SIXTIES Greenwich Village musician Llewyn Davis (Oscar Isaac) is struggling to come to terms with the suicide of his singing partner.

He ricochets between gigs and begs for temporary refuge on the couches of friends including Mitch Gorfein (Ethan Phillips) and his wife Lillian (Robin Bartlett).

By accident, Llewyn lets out the Gorfeins'

cat and he embarks on a mission to find it.

Thankfully, Llewyn locates the animal and takes it to the flat of friends Jim (Justin Timberlake) and Jean (Carey Mulligan), who are also a singing duo.

When the Gorfeins' cat escapes a second time, Llewyn resigns himself to telling them the horrible truth and he heads to Chicago for an important audition in the company of drug-addicted jazz musician Roland Turner (John Goodman) and his driver Johnny Five.
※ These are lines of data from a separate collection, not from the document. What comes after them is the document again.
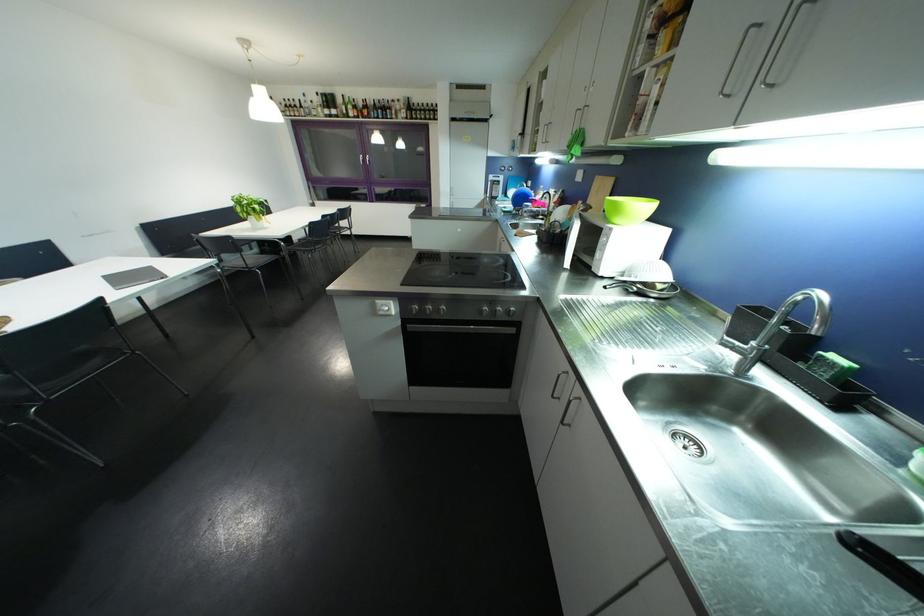 Locate an element on the screen. The width and height of the screenshot is (924, 616). faucet handle is located at coordinates (819, 310). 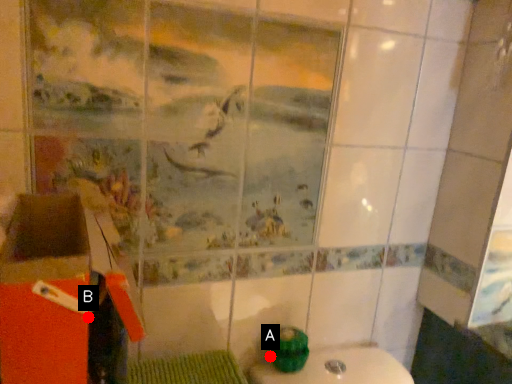 Question: Two points are circled on the image, labeled by A and B beside each circle. Which point is farther from the camera taking this photo?

Choices:
 (A) A is further
 (B) B is further

Answer: (A) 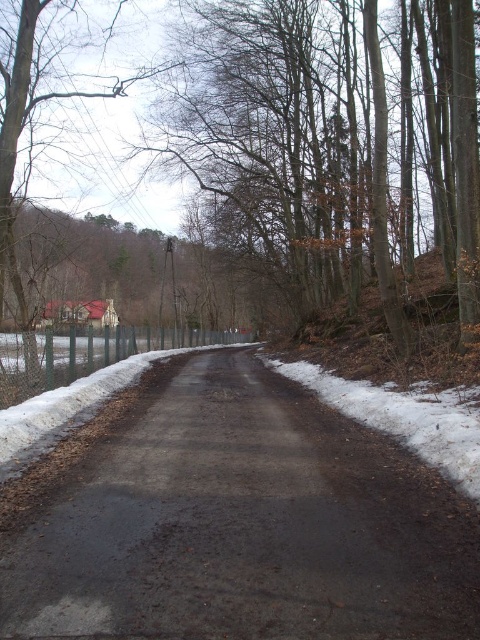 You are a delivery driver trying to navigate a narrow road through a forest. You see the dark asphalt road at center and the white powdery snow at right. Can you safely drive your truck, which is 8 feet wide, between them?

The distance between the dark asphalt road at center and the white powdery snow at right is 7.98 feet, which is slightly less than the truck width of 8 feet. Therefore, it is not safe to drive the truck between them.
Interspersed with musical performances by the cast, Inside Llewyn Davis is another offbeat character study from Joel and Ethan Coen, which proves what goes around, comes around. Isaac is terrific, weathering each outrageous misfortune with the same look of mournful resignation, while Mulligan plays effectively against type as a feisty independent woman, who isn't afraid to speak her mind.

Colourful supporting performances provide bookmarks for Llewyn's journey of self-discovery and the cat, which lands the protagonist in trouble, inevitably provides one of the film's comical highpoints.

This delightful and artfully composed comedy drama moves to its own soft beat, the colour palette is earthy and the humour dry. The direction is elegant and performances are exemplary.